En France, comme dans de nombreux pays, les difficultés liées au sommeil touchent de nombreux actifs avec des conséquences importantes sur la santé et la productivité au travail. Stéphanie Mazza, professeur de neurosciences à l’Université Lyon 1, a livré son point de vue de scientifique sur cette problématique, au cours d’un petit-déjeuner, organisé par la Chaire Prevent’Horizon, qui s’est déroulé le 27 septembre dernier, dans les locaux parisiens du cabinet de conseil Actuaris.  

Après avoir rappelé qu’un tiers de la vie humaine était consacré au sommeil, Stéphanie Mazza a énoncé des chiffres particulièrement mauvais concernant le sommeil des Français: 62% affirment avoir des difficultés dans leur sommeil, 1/3 des actifs dort moins de 6 heures par jour, 20% des adultes sont touchés par la somnolence et 1/3 des Français boit du café, d’après des chiffres de l’Inpes (Institut national de prévention et d’éducation pour la santé). Parmi les raisons de ce manque de sommeil figurent notamment l’utilisation massives des écrans et les mutations sociétales.

Pourtant, selon les recommandations internationales, les adultes âgés entre 20 et 60 ans ont besoin de dormir entre 7 et 9 heures par nuit, bien plus que les 6 heures minimales ancrées dans l’imaginaire collectif.

Le manque de sommeil coute 100 milliards d’euros par an à la France

Après ce constat défavorable, la chercheuse a évoqué les conséquences économiques du manque de sommeil en France en s’appuyant sur les résultats d’une étude australienne. Et force est de constater qu’elles sont particulièrement importantes avec un coût annuel estimé à 100 milliards d’euros, soit plus de 4% du PIB national !

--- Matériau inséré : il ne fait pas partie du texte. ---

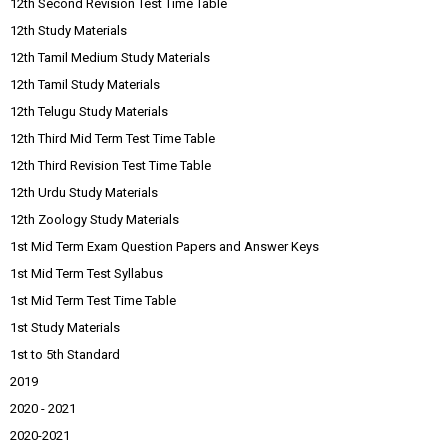
12th Second Revision Test Time Table
12th Study Materials
12th Tamil Medium Study Materials
12th Tamil Study Materials
12th Telugu Study Materials
12th Third Mid Term Test Time Table
12th Third Revision Test Time Table
12th Urdu Study Materials
12th Zoology Study Materials
1st Mid Term Exam Question Papers and Answer Keys
1st Mid Term Test Syllabus
1st Mid Term Test Time Table
1st Study Materials
1st to 5th Standard
2019
2020 - 2021
2020-2021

Dans les détails : l’insomnie par employé coûte chaque année 233 euros à l’employeur, 77 euros à l’assurance maladie et 100 euros à l’employé, qui a des difficultés dans son sommeil. En termes de présence au travail, les personnes ayant des troubles du sommeil sont absentes 11,5 jours par an contre 6 jours pour celles qui n’en ont pas.

Au-delà de ces montants financiers, le manque de sommeil réduit globalement la productivité au travail, en provoquant des baisses de l’attention et de la concentration et des pertes d’efficacité.

Des actions préventives à privilégier

Outre les aspects économiques, le manque de sommeil nuit énormément à la santé en affectant notamment le système immunitaire et les performances cognitives. Or, les problèmes de sommeil ne sont pas pris en compte par les pouvoirs publics : « Le sommeil ne figure pas dans les priorités des autorités. Le mot sommeil est absent des 25 mesures-phares de la politique de prévention 2018. C’est dramatique pour les chercheurs, car il est difficile de trouver des fonds pour conduire nos recherches », a déploré Stéphanie Mazza.

Pour faire face à cette absence des pouvoirs publics, des programmes de prévention pour les enfants dans les écoles, comme celui qu’a développé Stéphanie Mazza, portent leurs fruits. Quant aux adultes, les leviers préventifs sur le manque de sommeil auraient tout intérêt à être mis en œuvre par les employeurs, qui supportent 88% des coûts indirects de l’insomnie en France.